Member of the Washington House of Representatives from the 4th district
- In office November 25, 2014 – January 9, 2023
- Preceded by: Leonard Christian
- Succeeded by: Suzanne Schmidt

Personal details
- Born: Robert Brian McCaslin November 21, 1957 (age 68) Spokane, Washington, U.S.
- Party: Republican
- Parent: Bob McCaslin Sr. (father);
- Alma mater: Washington State University, Whitworth College
- Occupation: Teacher, politician
- Website: Official

= Bob McCaslin Jr. =

American educator and politician from Washington

Robert Brian McCaslin (born November 21, 1957) is an American politician and educator from Washington.
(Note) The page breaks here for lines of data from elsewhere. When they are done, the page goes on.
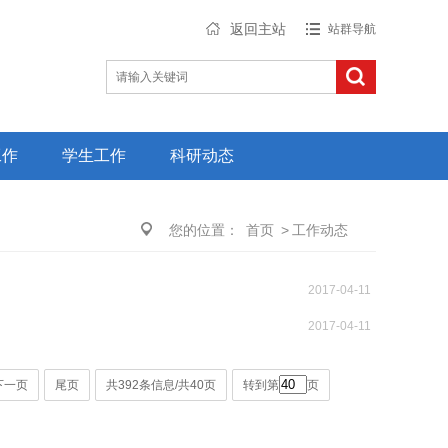
返回主站
站群导航
工作
学生工作
科研动态
您的位置：
首页
>
工作动态
2017-04-11
2017-04-11
下一页
尾页
共392条信息/共40页
转到第
页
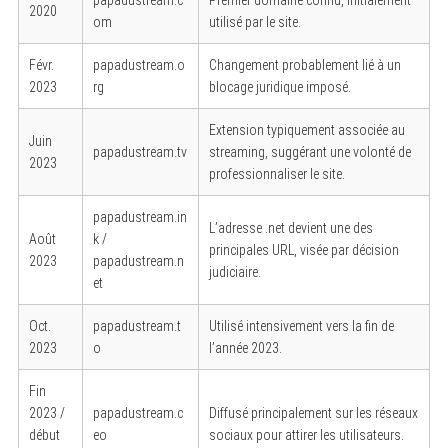
2020
om
utilisé par le site.
Févr.
papadustream.o
Changement probablement lié à un
2023
rg
blocage juridique imposé.
Extension typiquement associée au
Juin
papadustream.tv
streaming, suggérant une volonté de
2023
professionnaliser le site.
papadustream.in
L’adresse .net devient une des
Août
k /
principales URL, visée par décision
2023
papadustream.n
judiciaire.
et
Oct.
papadustream.t
Utilisé intensivement vers la fin de
2023
o
l’année 2023.
Fin
2023 /
papadustream.c
Diffusé principalement sur les réseaux
début
eo
sociaux pour attirer les utilisateurs.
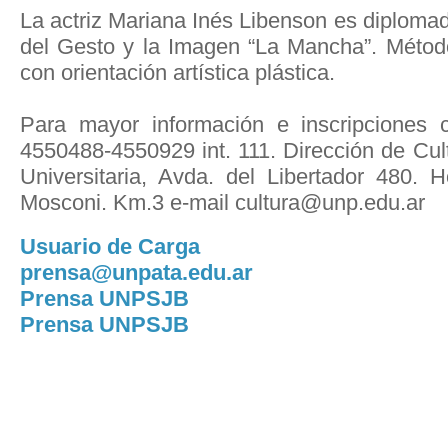
La actriz Mariana Inés Libenson es diplomad
del Gesto y la Imagen “La Mancha”. Método
con orientación artística plástica.
Para mayor información e inscripciones 
4550488-4550929 int. 111. Dirección de Cul
Universitaria, Avda. del Libertador 480.
Mosconi. Km.3 e-mail cultura@unp.edu.ar
Usuario de Carga
prensa@unpata.edu.ar
Prensa UNPSJB
Prensa UNPSJB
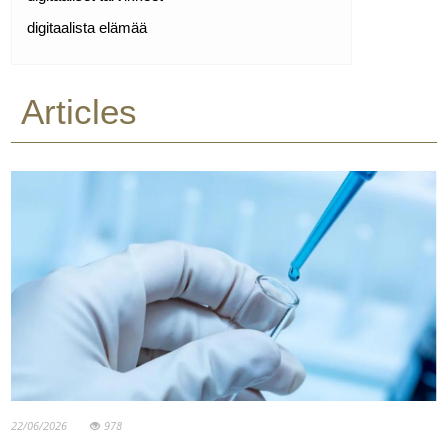
digitaalista elämää
Articles
22/06/2026
978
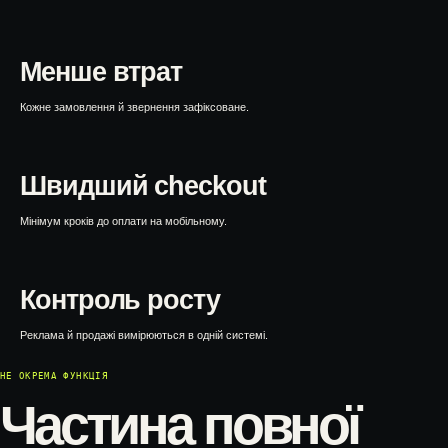
WEBTOP / Інтернет-магазини
Менше втрат
Кожне замовлення й звернення зафіксоване.
Швидший checkout
Мінімум кроків до оплати на мобільному.
Контроль росту
Реклама й продажі вимірюються в одній системі.
НЕ ОКРЕМА ФУНКЦІЯ
Частина повної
McCaslin was a Republican member of the Washington House of Representatives, representing the 4th Legislative District from November 25, 2014, until January 9, 2023.

== Early life and education ==
McCaslin is the son of Bob McCaslin Sr., who served as a member of the Washington State Senate from 1981 to 2011 and Spokane City Council. McCaslin earned a Bachelor of Arts from Washington State University and Master of Education from Whitworth University.

== Career ==
Before entering politics, McCaslin worked as a kindergarten teacher.

McCaslin was sworn in early due to the resignation of Larry Crouse. He is from Spokane Valley. McCaslin sought to be appointed to Crouse's seat in January 2014, but Leonard Christian was chosen instead by Spokane County commissioners.

On November 4, 2014, McCaslin won the election and became a Republican member of Washington House of Representatives for District 4, Position1. McCaslin defeated Diana Wilhite with 58.0% of the votes.

In multiple legislative sessions, McCaslin has proposed bills calling for the creation of a new state called "Liberty" carved out of Eastern Washington.

In August 2021, McCaslin and four other state Republican lawmakers held an unofficial hearing with the aim of possibly calling for a "forensic audit" to take place in Washington State similar to the controversial Arizona audit. The group that organized the event also invited figures that have falsely claimed there was voter fraud in the 2020 presidential election.